Activity:
Sort through the data and copy the lines holding the word "مجانية".

/---

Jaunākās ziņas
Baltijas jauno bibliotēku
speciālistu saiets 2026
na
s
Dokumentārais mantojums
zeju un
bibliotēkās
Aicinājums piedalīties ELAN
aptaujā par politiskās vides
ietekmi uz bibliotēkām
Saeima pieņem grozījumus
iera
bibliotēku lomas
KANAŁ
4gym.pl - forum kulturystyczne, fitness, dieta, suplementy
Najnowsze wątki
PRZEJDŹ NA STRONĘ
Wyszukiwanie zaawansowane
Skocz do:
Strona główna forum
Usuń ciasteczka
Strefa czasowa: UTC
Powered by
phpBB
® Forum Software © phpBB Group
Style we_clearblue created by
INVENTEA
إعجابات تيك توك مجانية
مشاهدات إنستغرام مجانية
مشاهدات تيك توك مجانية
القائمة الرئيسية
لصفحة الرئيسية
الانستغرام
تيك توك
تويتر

\---
/---

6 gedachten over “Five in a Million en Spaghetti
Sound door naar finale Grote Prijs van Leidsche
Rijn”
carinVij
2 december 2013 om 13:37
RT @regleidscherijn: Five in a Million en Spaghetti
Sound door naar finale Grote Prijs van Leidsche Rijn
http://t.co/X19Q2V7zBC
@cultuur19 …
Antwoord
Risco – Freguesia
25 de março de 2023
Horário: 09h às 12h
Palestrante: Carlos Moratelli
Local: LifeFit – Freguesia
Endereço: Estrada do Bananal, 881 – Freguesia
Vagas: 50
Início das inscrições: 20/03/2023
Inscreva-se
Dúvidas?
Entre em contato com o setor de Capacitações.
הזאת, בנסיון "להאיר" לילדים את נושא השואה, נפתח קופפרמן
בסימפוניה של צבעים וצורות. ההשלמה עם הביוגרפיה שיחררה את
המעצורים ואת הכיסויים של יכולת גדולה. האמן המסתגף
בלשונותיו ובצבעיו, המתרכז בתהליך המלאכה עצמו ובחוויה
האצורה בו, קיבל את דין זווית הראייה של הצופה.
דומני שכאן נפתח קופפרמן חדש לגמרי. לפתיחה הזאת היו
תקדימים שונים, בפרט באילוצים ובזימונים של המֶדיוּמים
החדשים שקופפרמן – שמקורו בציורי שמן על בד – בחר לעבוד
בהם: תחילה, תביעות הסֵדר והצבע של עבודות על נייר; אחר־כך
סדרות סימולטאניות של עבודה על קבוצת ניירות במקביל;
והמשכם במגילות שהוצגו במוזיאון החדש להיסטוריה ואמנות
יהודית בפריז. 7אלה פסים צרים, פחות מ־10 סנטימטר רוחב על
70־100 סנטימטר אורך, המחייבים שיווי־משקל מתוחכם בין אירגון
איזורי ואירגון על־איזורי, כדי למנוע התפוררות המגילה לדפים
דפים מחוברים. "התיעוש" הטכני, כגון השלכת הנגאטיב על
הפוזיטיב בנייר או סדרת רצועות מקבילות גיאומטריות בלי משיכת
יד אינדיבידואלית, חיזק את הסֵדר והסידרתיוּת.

\---
/---

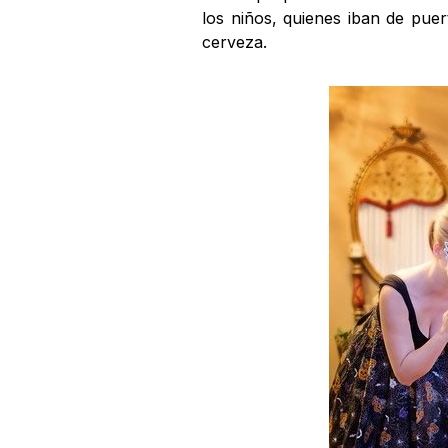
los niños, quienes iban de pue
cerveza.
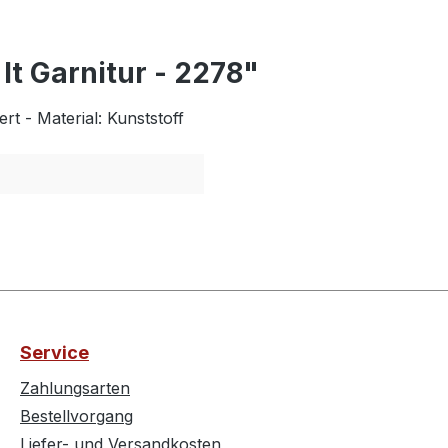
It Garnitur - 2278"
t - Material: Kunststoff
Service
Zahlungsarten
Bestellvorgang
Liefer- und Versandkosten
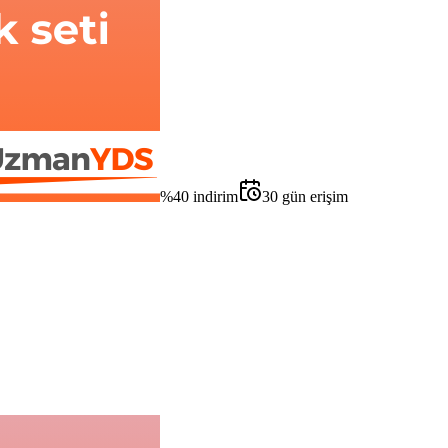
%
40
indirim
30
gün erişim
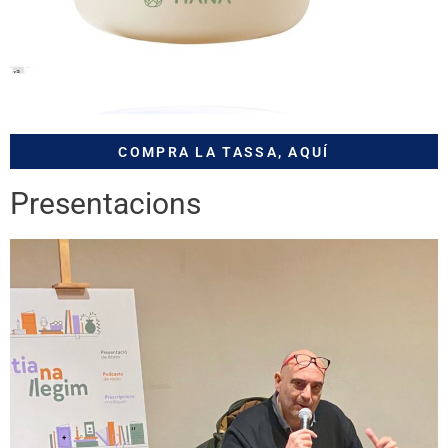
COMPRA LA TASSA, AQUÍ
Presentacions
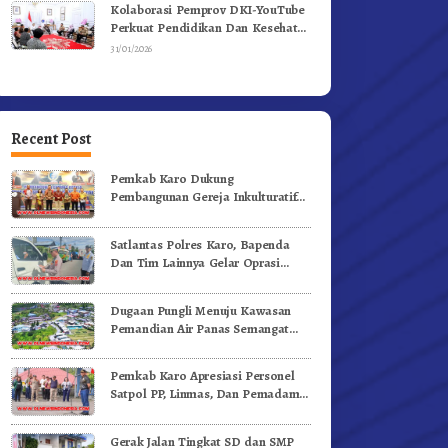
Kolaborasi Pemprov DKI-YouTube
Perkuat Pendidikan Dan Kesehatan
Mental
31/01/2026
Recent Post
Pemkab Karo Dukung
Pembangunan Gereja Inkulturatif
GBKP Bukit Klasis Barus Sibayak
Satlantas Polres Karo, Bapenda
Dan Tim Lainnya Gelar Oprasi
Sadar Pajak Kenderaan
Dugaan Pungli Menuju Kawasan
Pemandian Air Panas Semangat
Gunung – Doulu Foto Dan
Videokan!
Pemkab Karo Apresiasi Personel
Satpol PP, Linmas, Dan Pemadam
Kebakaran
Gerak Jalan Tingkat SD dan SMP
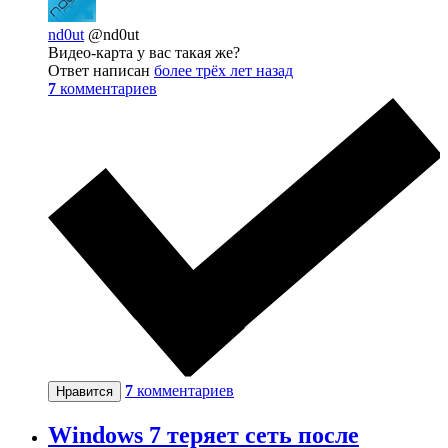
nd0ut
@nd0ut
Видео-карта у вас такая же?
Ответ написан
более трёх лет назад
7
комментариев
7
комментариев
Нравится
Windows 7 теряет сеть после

\---

Reply:
إعجابات تيك توك مجانية
مشاهدات إنستغرام مجانية
مشاهدات تيك توك مجانية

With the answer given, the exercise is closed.